売り子のおねえちゃんのこの問いかけに、チャンス到来とばかりに、早速交渉に入ります。
「おねえちゃん、お名前はローラおねえちゃんでいいの?」
ローラ「え? そうだけど・・・」
「ローラおねえちゃん、なんでこのガレットは苦くてぼそぼそしているの?」
ローラ「そ、それは・・・」
ローラおねえちゃんが言うことには、仕入れがうまくできなかったみたいです。
どうやらできの良い小麦粉などは、商業ギルドが高位会員に優先的に回してしまうため、ローラおねえちゃんのような下っ端には、クズ小麦しか回ってこないみたいです。
そんなローラおねえちゃんの状況説明を聞いたワタシは、早速商談開始です。
「ローラおねえちゃんがワタシのお願いを聞いてくれたら、いろいろ教えてあげるよ?」
ローラ「ほんと? でも、お願いって、なに?」
「これを使って、ガレットを焼いてほしいのです」
そう言って、ワタシは【想像創造】であるモノを創り出します。それは、
【ふんわりパンケーキミックス 170g 小麦粉、砂糖、米でん粉、ホエイパウダー(乳成分を含む)、食塩、ベーキングパウダー等 368円】
前世では、休日のブランチ等でご活躍いただいた、いわゆる【ホットケーキミックス】、略して【ホケミ】さんです。
「これ、この粉を使って、ガレットを焼いてくださいな?」
ローラ「え? その粉で? ま、まぁいいけど・・・」
ということで、交渉成立。
早速【ホケミ】さんを程よく水で溶いて、焼いてもらいます。
・・・
そして、焼き上がったできたてアツアツをみんなでいただきます。
「ん~! いい匂~い! 柔らか~い! そして美味し~い!」
ねぇね「甘~い! 美味し~!」
おにぃ「さっきのと全然違うな。なんかすっごく甘くてうまい!」
ローラ「なにこれ? 高級な小麦? それにまさか、砂糖が入ってるとか?」
焼き上げられた極薄のパンケーキ。
どちらかといえばクレープといった方が近いかもしれません。
何もつけなくても程よく甘くて、とっても幸せのお味です。
「ローラおねえちゃん、【ホケミ】さんを焼いてくれてありがとう!」
「そして、今から、ワタシたちと一緒にハンターギルドに行きませんか?」
「甘いモノの秘密を全部教えちゃいますよ?」
学習機能が標準装備されているワタシは、昨日の不機嫌なアイリーンさんを思い出しました。

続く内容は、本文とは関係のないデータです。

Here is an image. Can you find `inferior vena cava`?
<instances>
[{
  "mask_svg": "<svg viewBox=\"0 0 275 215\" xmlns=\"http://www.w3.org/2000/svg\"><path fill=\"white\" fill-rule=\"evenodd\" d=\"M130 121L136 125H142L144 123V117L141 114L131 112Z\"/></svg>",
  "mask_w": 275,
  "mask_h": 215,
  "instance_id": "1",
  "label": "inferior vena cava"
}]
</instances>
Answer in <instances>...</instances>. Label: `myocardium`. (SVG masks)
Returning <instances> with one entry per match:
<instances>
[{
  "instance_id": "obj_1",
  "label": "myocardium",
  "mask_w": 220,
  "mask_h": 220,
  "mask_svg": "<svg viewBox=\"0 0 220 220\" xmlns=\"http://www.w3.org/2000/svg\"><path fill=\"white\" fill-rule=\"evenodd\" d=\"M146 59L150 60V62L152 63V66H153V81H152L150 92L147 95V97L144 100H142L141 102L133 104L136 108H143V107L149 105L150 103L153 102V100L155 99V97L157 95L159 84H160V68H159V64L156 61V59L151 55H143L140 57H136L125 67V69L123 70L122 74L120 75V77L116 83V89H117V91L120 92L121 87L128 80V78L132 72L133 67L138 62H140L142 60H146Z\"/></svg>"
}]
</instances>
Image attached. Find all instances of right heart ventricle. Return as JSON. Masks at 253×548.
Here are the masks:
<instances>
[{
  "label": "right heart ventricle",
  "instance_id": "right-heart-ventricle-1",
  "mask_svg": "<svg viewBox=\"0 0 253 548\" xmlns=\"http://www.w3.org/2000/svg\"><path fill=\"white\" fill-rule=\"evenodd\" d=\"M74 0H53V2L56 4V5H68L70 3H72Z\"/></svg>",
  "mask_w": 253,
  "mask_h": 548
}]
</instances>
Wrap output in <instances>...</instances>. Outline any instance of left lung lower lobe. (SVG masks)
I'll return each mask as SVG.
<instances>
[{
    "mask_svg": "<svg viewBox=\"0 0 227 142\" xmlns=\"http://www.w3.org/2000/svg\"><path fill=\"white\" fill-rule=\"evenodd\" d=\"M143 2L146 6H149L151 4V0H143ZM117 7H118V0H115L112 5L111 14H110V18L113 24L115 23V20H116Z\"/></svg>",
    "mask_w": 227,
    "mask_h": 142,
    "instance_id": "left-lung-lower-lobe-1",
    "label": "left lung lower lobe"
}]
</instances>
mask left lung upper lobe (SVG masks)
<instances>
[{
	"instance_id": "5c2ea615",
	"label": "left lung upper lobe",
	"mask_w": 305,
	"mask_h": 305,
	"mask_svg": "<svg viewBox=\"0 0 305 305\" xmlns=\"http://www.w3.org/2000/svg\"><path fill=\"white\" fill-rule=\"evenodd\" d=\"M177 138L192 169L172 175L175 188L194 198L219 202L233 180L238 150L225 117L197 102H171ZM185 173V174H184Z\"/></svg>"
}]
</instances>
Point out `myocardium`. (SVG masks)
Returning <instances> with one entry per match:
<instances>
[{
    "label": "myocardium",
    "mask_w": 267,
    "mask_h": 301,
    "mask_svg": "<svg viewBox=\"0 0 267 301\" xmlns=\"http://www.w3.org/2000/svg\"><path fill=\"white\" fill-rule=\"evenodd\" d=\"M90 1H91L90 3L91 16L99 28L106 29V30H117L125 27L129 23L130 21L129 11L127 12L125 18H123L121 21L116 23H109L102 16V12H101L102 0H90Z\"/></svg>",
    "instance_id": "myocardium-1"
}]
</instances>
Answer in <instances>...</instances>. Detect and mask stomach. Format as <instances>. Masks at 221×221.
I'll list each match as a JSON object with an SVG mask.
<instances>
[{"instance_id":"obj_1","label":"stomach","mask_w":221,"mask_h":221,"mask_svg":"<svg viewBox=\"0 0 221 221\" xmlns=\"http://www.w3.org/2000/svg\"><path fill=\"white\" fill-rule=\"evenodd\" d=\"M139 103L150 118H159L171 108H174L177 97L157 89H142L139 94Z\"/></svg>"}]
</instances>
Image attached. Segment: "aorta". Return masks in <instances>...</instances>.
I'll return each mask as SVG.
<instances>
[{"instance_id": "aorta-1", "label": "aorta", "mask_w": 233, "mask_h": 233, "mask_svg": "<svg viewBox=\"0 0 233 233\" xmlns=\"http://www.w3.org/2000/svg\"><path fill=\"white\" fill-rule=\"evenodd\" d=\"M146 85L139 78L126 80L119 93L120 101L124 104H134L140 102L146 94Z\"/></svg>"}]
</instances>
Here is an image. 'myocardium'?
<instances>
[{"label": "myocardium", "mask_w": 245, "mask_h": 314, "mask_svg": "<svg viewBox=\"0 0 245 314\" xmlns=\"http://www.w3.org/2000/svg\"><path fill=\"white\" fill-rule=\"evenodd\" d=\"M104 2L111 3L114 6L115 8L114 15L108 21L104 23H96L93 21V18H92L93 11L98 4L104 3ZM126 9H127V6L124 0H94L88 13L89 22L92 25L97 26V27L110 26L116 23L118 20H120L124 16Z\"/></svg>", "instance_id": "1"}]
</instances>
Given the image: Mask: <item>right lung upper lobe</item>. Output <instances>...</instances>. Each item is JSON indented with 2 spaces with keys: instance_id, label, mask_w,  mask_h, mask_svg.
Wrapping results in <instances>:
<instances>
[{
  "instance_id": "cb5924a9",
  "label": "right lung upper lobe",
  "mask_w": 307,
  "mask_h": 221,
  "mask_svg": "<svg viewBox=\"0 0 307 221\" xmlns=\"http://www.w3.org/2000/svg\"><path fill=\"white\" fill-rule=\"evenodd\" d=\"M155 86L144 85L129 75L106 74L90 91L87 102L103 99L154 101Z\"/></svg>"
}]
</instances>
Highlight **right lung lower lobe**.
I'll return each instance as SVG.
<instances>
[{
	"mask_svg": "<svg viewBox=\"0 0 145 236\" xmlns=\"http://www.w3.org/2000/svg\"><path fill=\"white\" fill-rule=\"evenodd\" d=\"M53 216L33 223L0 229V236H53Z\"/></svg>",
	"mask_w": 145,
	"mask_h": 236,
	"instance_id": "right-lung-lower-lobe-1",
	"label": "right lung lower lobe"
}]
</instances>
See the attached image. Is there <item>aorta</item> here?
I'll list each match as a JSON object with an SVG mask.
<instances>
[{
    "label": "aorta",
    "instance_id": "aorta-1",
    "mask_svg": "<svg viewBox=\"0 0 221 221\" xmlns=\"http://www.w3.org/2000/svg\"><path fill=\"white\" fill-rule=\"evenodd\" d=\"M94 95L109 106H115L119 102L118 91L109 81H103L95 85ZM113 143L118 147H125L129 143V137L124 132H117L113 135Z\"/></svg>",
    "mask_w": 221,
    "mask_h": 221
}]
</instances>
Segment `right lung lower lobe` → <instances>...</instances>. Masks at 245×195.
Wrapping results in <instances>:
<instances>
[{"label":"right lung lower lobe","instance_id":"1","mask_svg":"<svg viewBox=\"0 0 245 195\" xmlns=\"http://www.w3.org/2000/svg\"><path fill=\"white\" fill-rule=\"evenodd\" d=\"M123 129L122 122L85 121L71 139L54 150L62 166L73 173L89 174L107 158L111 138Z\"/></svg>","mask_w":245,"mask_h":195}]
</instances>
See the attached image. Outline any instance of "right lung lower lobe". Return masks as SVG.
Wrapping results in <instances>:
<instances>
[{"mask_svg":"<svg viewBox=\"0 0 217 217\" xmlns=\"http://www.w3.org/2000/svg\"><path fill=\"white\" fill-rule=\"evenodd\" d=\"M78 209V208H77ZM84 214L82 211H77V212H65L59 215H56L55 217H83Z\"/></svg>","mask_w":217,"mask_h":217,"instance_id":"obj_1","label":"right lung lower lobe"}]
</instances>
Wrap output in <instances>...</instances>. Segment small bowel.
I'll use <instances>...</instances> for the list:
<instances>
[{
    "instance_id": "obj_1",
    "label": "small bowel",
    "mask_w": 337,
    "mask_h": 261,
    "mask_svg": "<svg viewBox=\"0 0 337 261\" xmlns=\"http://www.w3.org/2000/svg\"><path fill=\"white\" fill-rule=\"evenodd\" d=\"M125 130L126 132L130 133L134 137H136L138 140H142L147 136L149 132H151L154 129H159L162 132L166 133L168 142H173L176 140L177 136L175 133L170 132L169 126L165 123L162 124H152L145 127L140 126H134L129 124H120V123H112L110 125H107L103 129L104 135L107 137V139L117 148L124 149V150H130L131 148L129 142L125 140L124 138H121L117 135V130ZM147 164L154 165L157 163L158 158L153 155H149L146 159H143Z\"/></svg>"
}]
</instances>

このままここでワタシたちだけでお話を進めてしまうと、きっとまたアイリーンさんがぷんすかしちゃうでしょう。
なので、後ろ盾となっているハンターギルドに戻って、オトナを交えてのお話合いです。
そしてあわよくば、こういった面倒なお話は、全てアイリーンさんに丸投げしちゃおうと考えたのです。

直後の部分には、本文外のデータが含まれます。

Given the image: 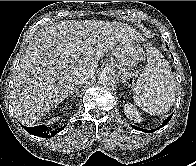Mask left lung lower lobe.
Masks as SVG:
<instances>
[{"mask_svg":"<svg viewBox=\"0 0 196 166\" xmlns=\"http://www.w3.org/2000/svg\"><path fill=\"white\" fill-rule=\"evenodd\" d=\"M168 48V47H167ZM172 118V115L171 116H169L163 123H162V125L159 127V128H161V127H163V126H165L169 121H170V119ZM132 126V125H131ZM133 128H135V129H138V127H136V126H132ZM159 128H157V129H159ZM141 131H143V132H154V131H156V129H153V130H151V131H147V130H144V129H140Z\"/></svg>","mask_w":196,"mask_h":166,"instance_id":"0a47b994","label":"left lung lower lobe"}]
</instances>
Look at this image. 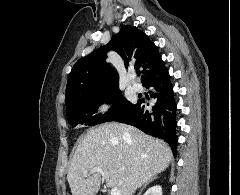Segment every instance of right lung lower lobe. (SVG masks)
<instances>
[{
	"mask_svg": "<svg viewBox=\"0 0 240 195\" xmlns=\"http://www.w3.org/2000/svg\"><path fill=\"white\" fill-rule=\"evenodd\" d=\"M144 87L150 89L151 104L139 100L134 108L113 121L135 126L146 134L164 139L176 154V103L167 69Z\"/></svg>",
	"mask_w": 240,
	"mask_h": 195,
	"instance_id": "right-lung-lower-lobe-1",
	"label": "right lung lower lobe"
}]
</instances>
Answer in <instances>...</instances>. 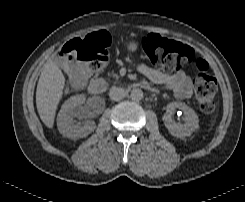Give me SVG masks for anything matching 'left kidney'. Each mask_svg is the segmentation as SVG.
I'll return each mask as SVG.
<instances>
[{
    "label": "left kidney",
    "mask_w": 245,
    "mask_h": 202,
    "mask_svg": "<svg viewBox=\"0 0 245 202\" xmlns=\"http://www.w3.org/2000/svg\"><path fill=\"white\" fill-rule=\"evenodd\" d=\"M175 109H180L184 113V124H178L172 119ZM163 121L169 133L177 138L183 139L190 136L197 128L199 119L196 112L182 102H171L167 105V111L163 116Z\"/></svg>",
    "instance_id": "5707ae66"
}]
</instances>
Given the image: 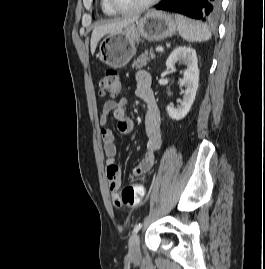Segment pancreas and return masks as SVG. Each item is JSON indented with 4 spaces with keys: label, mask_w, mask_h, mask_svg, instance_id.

(せっかく山吹色のお菓子でアイリーンさんによろしくお願いしたんですから、働いてもらいますよ~?)
ローラ「え? ハンターギルド? なんで?」
急展開過ぎて全くついていけないローラおねえちゃん。
それでも甘いモノの秘密には抗えなかったようで、おチビなワタシの言う通り、ハンターギルドについて行くのでした。